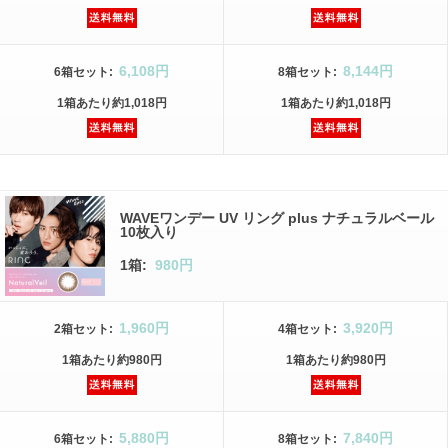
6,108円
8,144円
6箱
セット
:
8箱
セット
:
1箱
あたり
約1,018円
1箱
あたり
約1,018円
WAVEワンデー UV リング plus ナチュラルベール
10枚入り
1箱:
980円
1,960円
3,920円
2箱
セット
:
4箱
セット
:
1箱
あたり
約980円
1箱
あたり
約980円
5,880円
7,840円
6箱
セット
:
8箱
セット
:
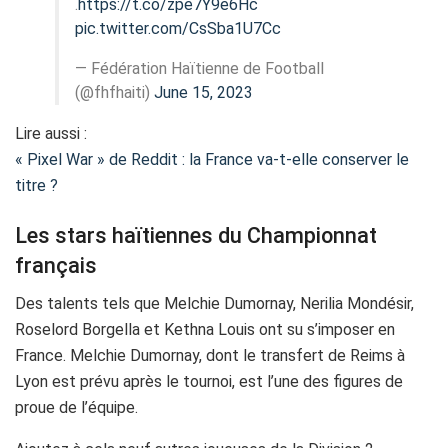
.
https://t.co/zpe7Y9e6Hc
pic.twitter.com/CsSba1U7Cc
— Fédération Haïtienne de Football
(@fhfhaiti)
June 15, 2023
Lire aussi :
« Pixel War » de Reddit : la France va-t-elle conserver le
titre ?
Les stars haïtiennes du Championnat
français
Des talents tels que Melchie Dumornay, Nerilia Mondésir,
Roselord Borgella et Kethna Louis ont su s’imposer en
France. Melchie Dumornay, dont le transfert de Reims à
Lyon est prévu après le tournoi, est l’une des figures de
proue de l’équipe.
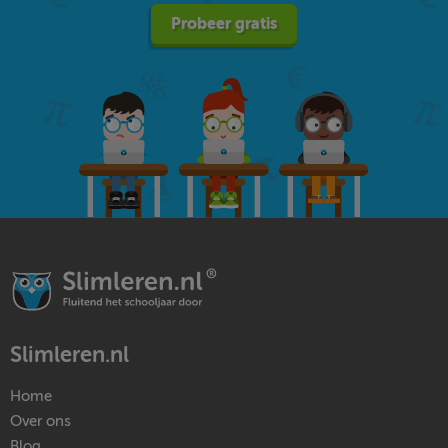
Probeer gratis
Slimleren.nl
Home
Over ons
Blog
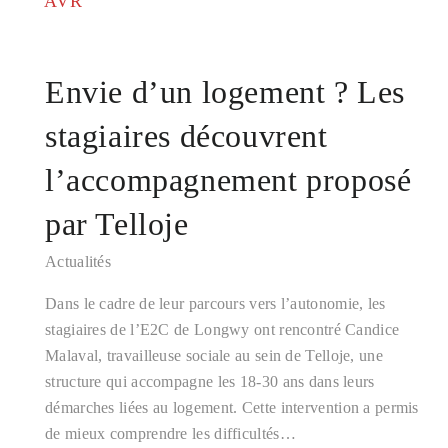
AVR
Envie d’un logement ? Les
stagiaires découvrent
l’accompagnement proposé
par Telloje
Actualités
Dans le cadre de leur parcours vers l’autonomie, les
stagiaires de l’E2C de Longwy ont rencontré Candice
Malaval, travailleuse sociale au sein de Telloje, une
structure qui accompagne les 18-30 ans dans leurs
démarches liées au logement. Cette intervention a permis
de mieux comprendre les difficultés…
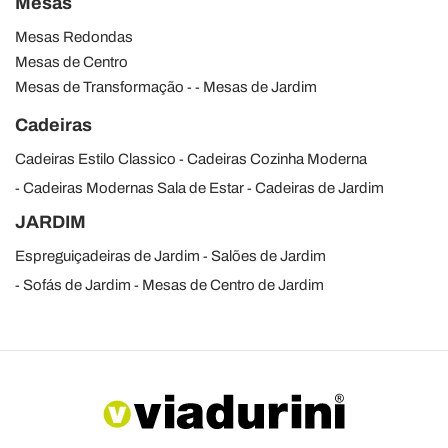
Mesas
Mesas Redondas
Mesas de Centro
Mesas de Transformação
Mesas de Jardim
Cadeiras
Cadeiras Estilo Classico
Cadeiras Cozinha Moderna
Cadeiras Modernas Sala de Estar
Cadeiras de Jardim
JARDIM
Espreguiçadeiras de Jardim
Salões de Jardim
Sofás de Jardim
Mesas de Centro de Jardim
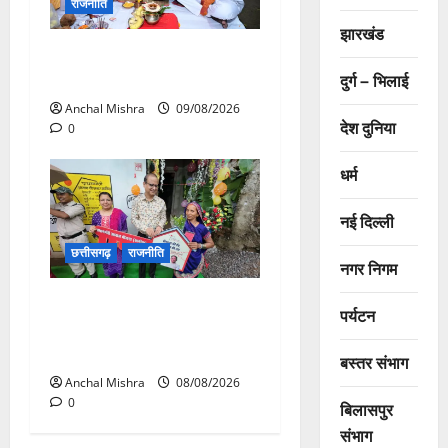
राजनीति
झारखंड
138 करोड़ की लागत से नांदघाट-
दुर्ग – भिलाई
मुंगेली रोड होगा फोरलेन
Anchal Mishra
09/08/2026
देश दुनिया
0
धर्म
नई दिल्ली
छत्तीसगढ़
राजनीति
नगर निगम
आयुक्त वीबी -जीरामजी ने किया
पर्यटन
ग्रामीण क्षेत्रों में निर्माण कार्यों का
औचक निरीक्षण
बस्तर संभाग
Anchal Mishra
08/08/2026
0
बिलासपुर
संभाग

----------------------------------------

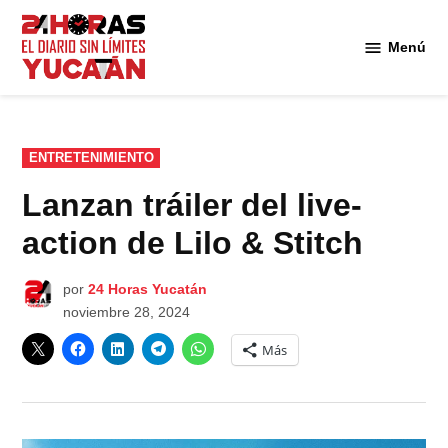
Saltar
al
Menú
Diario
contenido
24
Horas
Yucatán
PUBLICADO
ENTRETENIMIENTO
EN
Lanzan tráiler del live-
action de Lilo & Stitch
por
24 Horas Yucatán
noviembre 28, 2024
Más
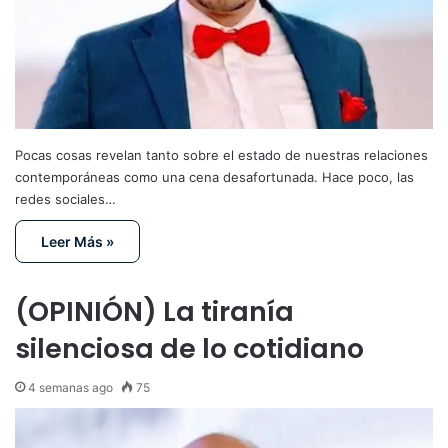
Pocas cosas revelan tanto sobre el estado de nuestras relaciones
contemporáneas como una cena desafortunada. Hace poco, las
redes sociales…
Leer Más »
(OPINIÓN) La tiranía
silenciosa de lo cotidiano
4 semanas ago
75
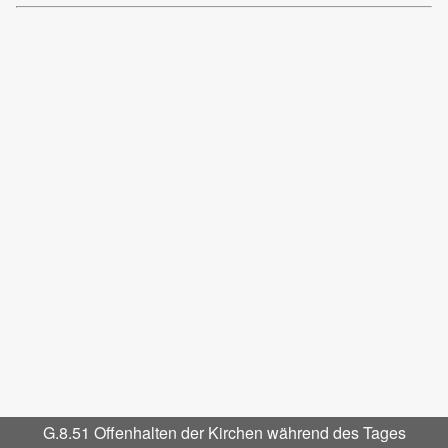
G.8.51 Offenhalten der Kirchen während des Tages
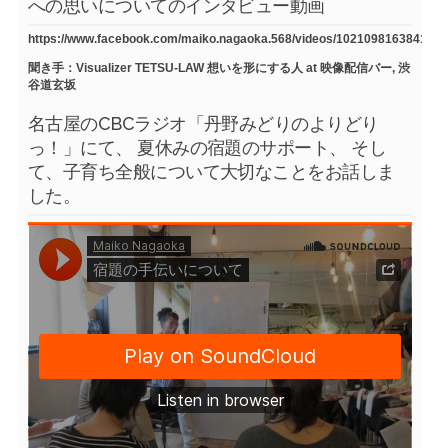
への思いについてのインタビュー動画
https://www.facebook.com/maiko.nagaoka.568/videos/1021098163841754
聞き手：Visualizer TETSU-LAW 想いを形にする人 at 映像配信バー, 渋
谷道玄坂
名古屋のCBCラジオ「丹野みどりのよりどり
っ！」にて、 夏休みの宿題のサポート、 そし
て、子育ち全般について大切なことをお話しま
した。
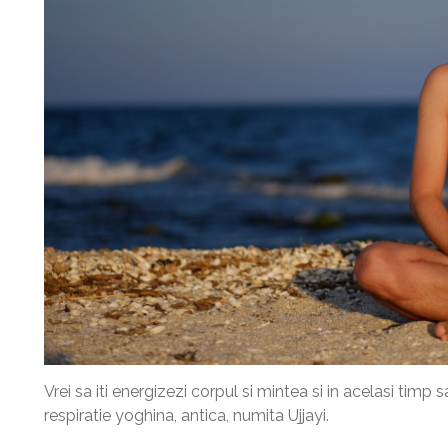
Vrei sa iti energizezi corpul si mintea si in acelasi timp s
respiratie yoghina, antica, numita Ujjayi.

----------------------------------------

■ **What you need to do**
Extract each line from the listing that holds the word "Cadeiras".

■ **Solution to the exercise**
Cadeiras
Cadeiras Estilo Classico
Cadeiras Cozinha Moderna
Cadeiras Modernas Sala de Estar
Cadeiras de Jardim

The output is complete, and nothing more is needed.